Лошади остановились. Я вышла из кареты, жандармы окружили меня со всех сторон. Эти предосторожности, явно переходящие меру необходимого, меня удивляли. Кроме того, мне достаточно было взгляда, чтобы понять, что я оказалась в святая святых революции. Это был двор Тюильри, и остановились мы возле павильона Флоры. Правда, теперь Тюильри назывался Дворцом равенства. Здесь заседал Конвент и Комитет общественного спасения, возглавляемый зловещим Робеспьером.

– Вперед! – скомандовал комиссар.

Мы поднялись по лестнице на второй этаж Дворца равенства, где раньше была спальня Марии Антуанетты. Тягостное впечатление вызвали у меня эти стены. В последний раз я была здесь во время яростного и кровопролитного штурма Тюильри, когда горстка аристократов сдерживала натиск двадцатитысячной толпы и потом была зверски расстерзана. Тогда тут был и маркиз де Лескюр.

В одной из приемных нас встретил секретарь без одной ноги. Комиссар развязал мне руки. Я стояла в недоумении, не понимая, куда меня привезли.

– Гражданин Сен-Жюст ждет, – произнес безногий секретарь.

Я тогда не знала еще, что совсем недавно под нажимом Робеспьера Конвент принял декрет об образовании Бюро общей полиции и что руководство Бюро осуществлял один из триумвиров – Сен-Жюст, сосредоточивший, таким образом, в своих руках всю систему политической полиции, сыска и террора.

Сейчас я оказалась в приемной именно Бюро общей полиции.

– Передаю тебе ее из рук в руки, – заявил комиссар.

Безногий распахнул передо мной дверь огромного кабинета.

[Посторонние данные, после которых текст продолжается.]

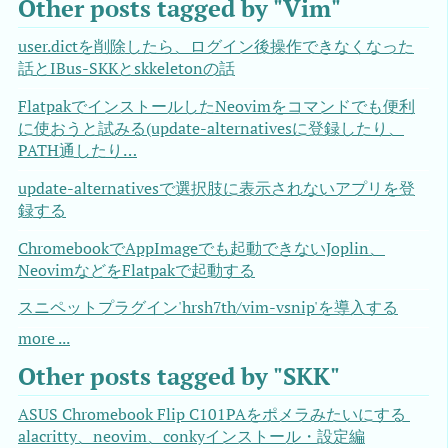
Other posts tagged by "Vim"
user.dictを削除したら、ログイン後操作できなくなった
話とIBus-SKKとskkeletonの話
FlatpakでインストールしたNeovimをコマンドでも便利
に使おうと試みる(update-alternativesに登録したり、
PATH通したり…
update-alternativesで選択肢に表示されないアプリを登
録する
ChromebookでAppImageでも起動できないJoplin、
NeovimなどをFlatpakで起動する
スニペットプラグイン'hrsh7th/vim-vsnip'を導入する
more ...
Other posts tagged by "SKK"
ASUS Chromebook Flip C101PAをポメラみたいにする 
alacritty、neovim、conkyインストール・設定編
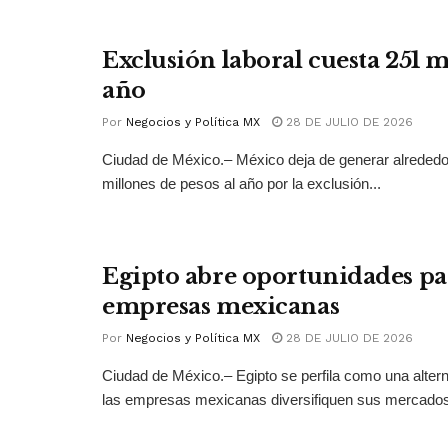
Exclusión laboral cuesta 251 
año
Por
Negocios y Política MX
28 DE JULIO DE 2026
Ciudad de México.– México deja de generar alrededo
millones de pesos al año por la exclusión...
Egipto abre oportunidades pa
empresas mexicanas
Por
Negocios y Política MX
28 DE JULIO DE 2026
Ciudad de México.– Egipto se perfila como una altern
las empresas mexicanas diversifiquen sus mercados 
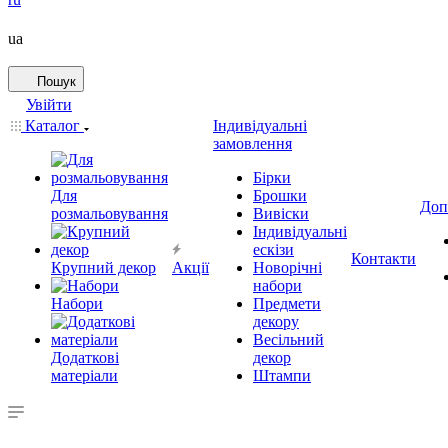
ua
Пошук
Увійти
Каталог
Індивідуальні
замовлення
Бірки
Для
Брошки
Доп
розмальовування
Вивіски
Індивідуальні
ескізи
Контакти
Крупний декор
Акції
Новорічні
набори
Набори
Предмети
декору
Весільний
Додаткові
декор
матеріали
Штампи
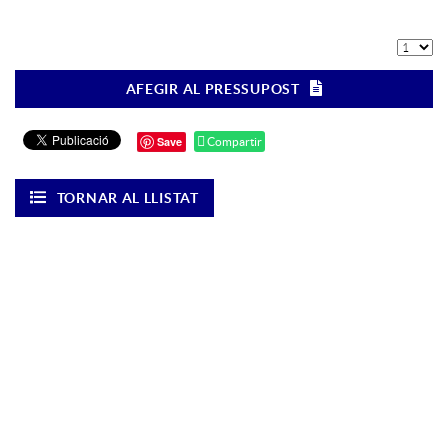
AFEGIR AL PRESSUPOST
Save
Compartir
TORNAR AL LLISTAT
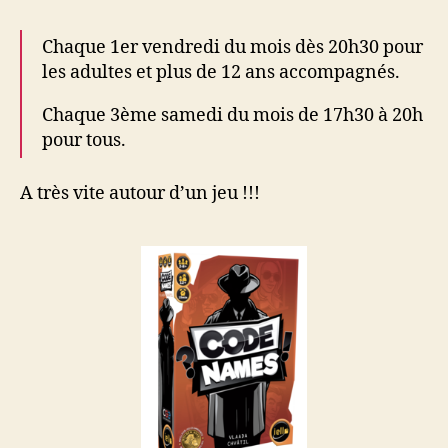
Chaque 1er vendredi du mois dès 20h30 pour
les adultes et plus de 12 ans accompagnés.
Chaque 3ème samedi du mois de 17h30 à 20h
pour tous.
A très vite autour d’un jeu !!!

Я вошла, внутренне содрогаясь.

Имя человека, к которому меня привезли, любому могло внушить ужас. Я много слышала о его патологической жестокости, непреклонности, черствости. Его называли «архангелом смерти», «кровавым тигром». Это он говорил: «Надо думать, как наполнить врагами народа не тюрьмы, а гробы». Именно об этом он и думал. Долгое время проводя на фронте, он ставил перед генералами задачу: «Впереди – победа, сзади – расстрел». У сотен людей полетели головы лишь потому, что он считал это революционно целесообразным.

И именно этот человек сейчас стоял передо мной.